NVIDIA DALI Tutorials

June 8, 2022·

First Encounter

The origin of this matter dates back to when I read a paper a long time ago. The core of the paper was to discuss the role of pre-training strategies in low-level vision tasks. Since it’s about pre-training strategies, inevitably, a larger dataset is required. The reason pre-training has been rarely applied in low-level vision tasks in recent years is mainly due to the lack of large-scale datasets. This paper focuses on three tasks in low-level vision tasks: SR (Super-Resolution), DeRain (Rain Removal), and DeNoise (Noise Reduction). The authors used images from ImageNet as the base images and obtained low-resolution images for the SR task using bicubic interpolation, while rain streaks and Gaussian noise were directly added to the clean base images for the DeRain and DeNoise tasks.

001

However, the paper overlooked a very important issue in low-level vision, namely the Low-light Image Enhancement task. I think the main problem is that paired image datasets used in low-light enhancement tasks are difficult to obtain, especially using ImageNet, which is even more challenging. First, low-light environments are complex, not simply achieved by reducing the brightness of an image. Images taken in low-light environments often have areas that are dark and areas that are bright; second, images captured in low-light environments often come with various complex noises, and simply adding noise to the images may not be realistic. I recently overcame these two problems and successfully selected some appropriate images from five datasets: ImageNet, VOC, COCO, IAPR, and StreetScenes, to construct a large-scale paired dark-light image dataset, which contains a total of 153,856 pairs of dark/normal light images (I won’t go into detail about how the dataset was constructed today, I will explain it in detail after the paper is published). We know that PyTorch provides the torch.utils.data.Dataset(*args, **kwds) and torch.utils.data.DataLoader(dataset, ...)=classes to implement dataset construction and data loading, but both classes operate on the CPU. However, our pre-training dataset has reached 153,856*2 images, and loading them with the CPU is really too slow. This might lead to the model waiting for data input during subsequent training, that is, the model has already trained a batch of data, but the next batch of data is still loading and has not been promptly delivered to the model, causing a significant drop in GPU utilization. That is to say, it not only reduces the speed of model training but also fails to fully utilize the performance of hardware such as graphics cards, which is a very low-cost-effective thing. Here’s an 🌰 (example):

import os
import torch
import torch.nn as nn
from PIL import Image
from torchvision import transforms
from torch.utils.data import Dataset, DataLoader, random_split

torch.__version__


DATA_DIR = "/home/jensen/workspace/DATASETS/SYNTHETIC_DATA"
BATCH_SIZE = 128
IMAGE_SIZE = 192


syn_trans = transforms.Compose([
    transforms.Resize((IMAGE_SIZE, IMAGE_SIZE)), 
    transforms.ToTensor(),
])

class Syn_Dataset(nn.Module):
    
    def __init__(self, low_path, high_path, transforms=None):
        self.low_path = low_path
        self.high_path = high_path
        self.transforms = transforms
        
    def __getitem__(self, idx):
        low_files = os.listdir(self.low_path)
        high_files = os.listdir(self.high_path)
        low_image = Image.open(os.path.join(self.low_path, low_files[idx]))
        high_image = Image.open(os.path.join(self.low_path, high_files[idx]))
        if self.transforms:
            low_image = self.transforms(low_image)
            high_image = self.transforms(high_image)
            
        return low_image, high_image
    
    def __len__(self):
        
        return len(os.listdir(self.low_path))
    
dataset = Syn_Dataset(low_path=os.path.join(DATA_DIR, "low"), high_path=os.path.join(DATA_DIR, "low"), transforms=syn_trans)
train_data, val_data = random_split(dataset, (152000, 1856))
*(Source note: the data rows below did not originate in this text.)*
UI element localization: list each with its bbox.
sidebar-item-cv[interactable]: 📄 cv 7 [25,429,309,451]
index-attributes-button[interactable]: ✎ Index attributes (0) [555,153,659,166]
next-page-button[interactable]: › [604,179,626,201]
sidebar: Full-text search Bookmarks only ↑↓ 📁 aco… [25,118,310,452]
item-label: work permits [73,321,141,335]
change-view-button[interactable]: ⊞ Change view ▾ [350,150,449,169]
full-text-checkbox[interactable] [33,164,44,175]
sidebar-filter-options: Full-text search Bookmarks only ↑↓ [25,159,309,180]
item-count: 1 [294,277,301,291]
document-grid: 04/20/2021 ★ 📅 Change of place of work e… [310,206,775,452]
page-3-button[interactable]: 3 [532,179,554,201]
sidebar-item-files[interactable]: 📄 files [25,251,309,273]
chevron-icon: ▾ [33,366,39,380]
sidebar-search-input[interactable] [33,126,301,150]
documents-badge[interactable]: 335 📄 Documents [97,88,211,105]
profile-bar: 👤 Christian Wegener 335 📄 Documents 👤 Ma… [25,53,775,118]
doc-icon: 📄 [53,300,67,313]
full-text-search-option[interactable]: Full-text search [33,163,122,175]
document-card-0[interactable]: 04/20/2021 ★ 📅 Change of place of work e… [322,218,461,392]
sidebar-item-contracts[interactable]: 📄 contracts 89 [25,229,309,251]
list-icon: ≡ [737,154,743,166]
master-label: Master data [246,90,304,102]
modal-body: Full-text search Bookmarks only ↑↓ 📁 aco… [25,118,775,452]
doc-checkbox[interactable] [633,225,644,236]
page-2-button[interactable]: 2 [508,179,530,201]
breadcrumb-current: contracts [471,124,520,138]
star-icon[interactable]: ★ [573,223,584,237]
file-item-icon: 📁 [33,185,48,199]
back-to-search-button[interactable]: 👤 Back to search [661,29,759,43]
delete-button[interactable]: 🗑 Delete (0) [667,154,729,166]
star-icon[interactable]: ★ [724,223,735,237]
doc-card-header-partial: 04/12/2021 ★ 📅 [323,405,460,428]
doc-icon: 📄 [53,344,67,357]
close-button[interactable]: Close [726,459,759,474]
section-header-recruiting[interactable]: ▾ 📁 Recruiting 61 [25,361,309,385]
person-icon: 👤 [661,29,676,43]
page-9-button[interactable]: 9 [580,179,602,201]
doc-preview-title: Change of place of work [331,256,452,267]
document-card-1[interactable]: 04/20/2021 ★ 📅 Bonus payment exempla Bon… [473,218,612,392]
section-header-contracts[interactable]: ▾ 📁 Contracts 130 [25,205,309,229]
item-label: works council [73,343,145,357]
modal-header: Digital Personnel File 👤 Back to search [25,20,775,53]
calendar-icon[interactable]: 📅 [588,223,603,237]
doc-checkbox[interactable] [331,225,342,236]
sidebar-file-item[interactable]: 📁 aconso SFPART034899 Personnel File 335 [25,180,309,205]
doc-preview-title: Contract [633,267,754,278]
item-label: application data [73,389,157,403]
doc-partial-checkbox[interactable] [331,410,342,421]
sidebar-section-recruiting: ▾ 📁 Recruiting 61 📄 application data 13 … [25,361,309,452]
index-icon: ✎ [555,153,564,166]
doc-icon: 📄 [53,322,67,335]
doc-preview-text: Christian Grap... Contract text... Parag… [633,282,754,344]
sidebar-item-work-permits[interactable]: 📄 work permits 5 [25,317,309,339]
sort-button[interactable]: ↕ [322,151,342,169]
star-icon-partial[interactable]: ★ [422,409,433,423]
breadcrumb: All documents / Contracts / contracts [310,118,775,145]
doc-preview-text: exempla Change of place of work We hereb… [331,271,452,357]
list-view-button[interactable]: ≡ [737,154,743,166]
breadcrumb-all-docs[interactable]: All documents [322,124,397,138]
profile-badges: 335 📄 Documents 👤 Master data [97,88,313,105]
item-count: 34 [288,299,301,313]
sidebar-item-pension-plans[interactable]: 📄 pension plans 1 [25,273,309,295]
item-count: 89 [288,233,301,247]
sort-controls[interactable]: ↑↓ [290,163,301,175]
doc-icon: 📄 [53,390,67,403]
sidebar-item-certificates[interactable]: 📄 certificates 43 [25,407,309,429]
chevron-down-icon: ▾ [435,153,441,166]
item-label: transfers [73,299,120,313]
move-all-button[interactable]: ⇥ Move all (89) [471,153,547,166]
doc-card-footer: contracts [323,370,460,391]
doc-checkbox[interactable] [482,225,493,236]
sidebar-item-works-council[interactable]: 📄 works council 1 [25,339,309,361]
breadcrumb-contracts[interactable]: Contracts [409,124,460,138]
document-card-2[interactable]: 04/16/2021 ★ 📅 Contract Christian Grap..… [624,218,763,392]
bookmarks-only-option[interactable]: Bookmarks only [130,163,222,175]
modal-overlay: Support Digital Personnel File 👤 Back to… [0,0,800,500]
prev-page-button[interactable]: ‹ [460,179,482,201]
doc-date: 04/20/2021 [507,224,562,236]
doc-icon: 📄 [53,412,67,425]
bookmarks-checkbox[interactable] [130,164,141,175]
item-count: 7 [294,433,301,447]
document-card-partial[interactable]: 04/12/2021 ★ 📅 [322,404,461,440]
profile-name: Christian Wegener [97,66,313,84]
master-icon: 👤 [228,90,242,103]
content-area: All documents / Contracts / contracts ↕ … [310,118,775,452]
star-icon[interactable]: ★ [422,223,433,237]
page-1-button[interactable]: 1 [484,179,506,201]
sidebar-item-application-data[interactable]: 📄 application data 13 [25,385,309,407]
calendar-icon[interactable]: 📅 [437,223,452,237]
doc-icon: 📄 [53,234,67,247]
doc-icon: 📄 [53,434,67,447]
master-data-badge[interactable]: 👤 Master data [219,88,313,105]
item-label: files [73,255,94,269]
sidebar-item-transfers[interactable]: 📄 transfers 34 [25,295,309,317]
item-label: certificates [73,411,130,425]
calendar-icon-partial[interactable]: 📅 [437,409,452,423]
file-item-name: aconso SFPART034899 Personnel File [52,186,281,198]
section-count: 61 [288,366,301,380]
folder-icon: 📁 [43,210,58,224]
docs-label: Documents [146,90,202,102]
val_loader = DataLoader(val_data, batch_size=BATCH_SIZE, shuffle=True, num_workers=4)

%%time
for idx, data in enumerate(val_loader):
    X, Y = data
    print(X.shape)

In the example above, the built-in DataLoader class in PyTorch is used to iterate through the val_dataset with batch_size = 128, and the size of each batch is printed. Using the %%time magic command in jupyter to calculate the time spent on a complete iteration, it can be seen from the figure below that it took nearly two minutes to complete one iteration.

002

Next, let’s give another 🌰:

from torchvision import models

model = models.alexnet(pretrained=False).cuda()
criterion = nn.CrossEntropyLoss()

for idx, data in enumerate(val_loader):
  	X, Y = data
    output = model(X.cuda())
    loss = criterion(out.cpu(), torch.empty(out.shape[0], dtype=torch.long).random_(1000))
    loss.backward()

The example above simulates feeding data into AlexNet for processing. From the figure below, it can be observed that the GPU utilization is very low (most of the time at 0%). The main reason is that the model processes data faster than the data loading time, meaning that the model often has to wait for the DataLoader to pass the new batch of data over, resulting in the GPU utilization being low or even idle most of the time, severely slowing down the efficiency of model training.

003

If the data scale is small, this amount of time might not matter, but my data scale is on the level of hundreds of thousands, every minute and second can be said to be very precious. Therefore, I found a very nice acceleration tool: NVIDIA DALI library.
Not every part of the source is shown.